- [THE TASK] Print every entry again exactly, with no pictures.

- [STUDY MATERIAL]

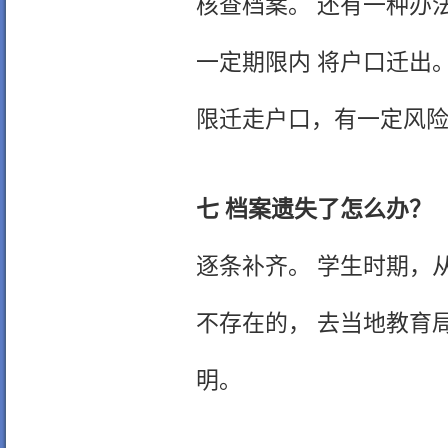
核查档案。 还有一种办
一定期限内 将户口迁出
限迁走户口，有一定风
七 档案遗失了怎么办？
逐条补齐。 学生时期，
不存在的， 去当地教育
明。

- [EXPECTED ANSWER]
核查档案。 还有一种办
一定期限内 将户口迁出
限迁走户口，有一定风
七 档案遗失了怎么办？
逐条补齐。 学生时期，
不存在的， 去当地教育
明。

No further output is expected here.